The lack of a backlash is notable because using a term like “weird” would seem condescending to some voters — something akin to Hillary Clinton’s deplorables comment in 2016. There is no downside to the message, but it doesn’t move the race in our direction. In other words, calling Donald Trump and JD Vance “weird” may be more cathartic than constructive.
Why is this the case? Consider how different persuadable voters are to political junkies like us. They pay little attention to politics, rarely consume political news and are generally much more cynical and skeptical about politics and the media. Bread and butter issues like housing, gas and grocery prices are central to their lives. This is why there is often an inverse relationship between online virality and efficacy. Remember those Lincoln Project ads that caused Democrats to swoon in 2020? A post-election study found them ineffective with our target voters.
However, we must now educate voters about Harris’s record and biography. Harris has high name identification, but people know very little about her. According to a recent poll from Blueprint, a Democratic polling outfit:
In fact, 71% of voters say their minds are made up about Trump and that there is absolutely nothing that could change their opinion about him. Just 57% say the same about Vice President Harris, with 20% saying either that they’re open to changing their minds about her or that they don’t really have any views on her and need to learn more They want to like her, but Democrats have to fill in the blanks before Trump and the Republicans do it first. This ad from the Harris campaign is a good example of the information voters need to hear:
There is no greater priority than informing voters about who Kamala Harris is, what she stands for, and what she will do as President. That’s how this campaign will be won or lost.

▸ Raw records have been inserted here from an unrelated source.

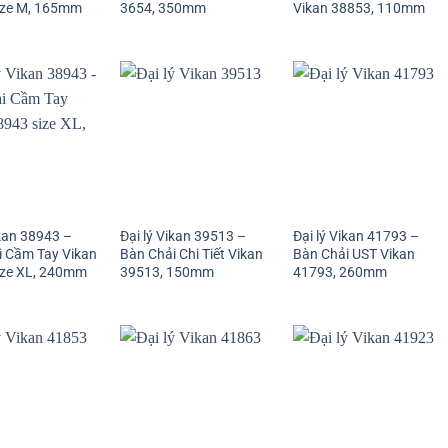
ize M, 165mm
3654, 350mm
Vikan 38853, 110mm
ikan 38943 –
Đại lý Vikan 39513 –
Đại lý Vikan 41793 –
i Cầm Tay Vikan
Bàn Chải Chi Tiết Vikan
Bàn Chải UST Vikan
ize XL, 240mm
39513, 150mm
41793, 260mm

"The lack of a backlash is notable because using a term like 'weird would seem condescending to some voters — something akin to Hillary Clinton’s deplorables comment in 2016."
Key difference is Democrats today are calling *Republican political leaders* weird, while Clinton called *voters* deplorable.
How about “ They’re so weird, they tried 50 times to take away your health insurance, they oppose Medicaid expansion, they plan to privatize Social Security, they oppose unions and reasonable gun laws,” etc. “Weird” is just the gateway label.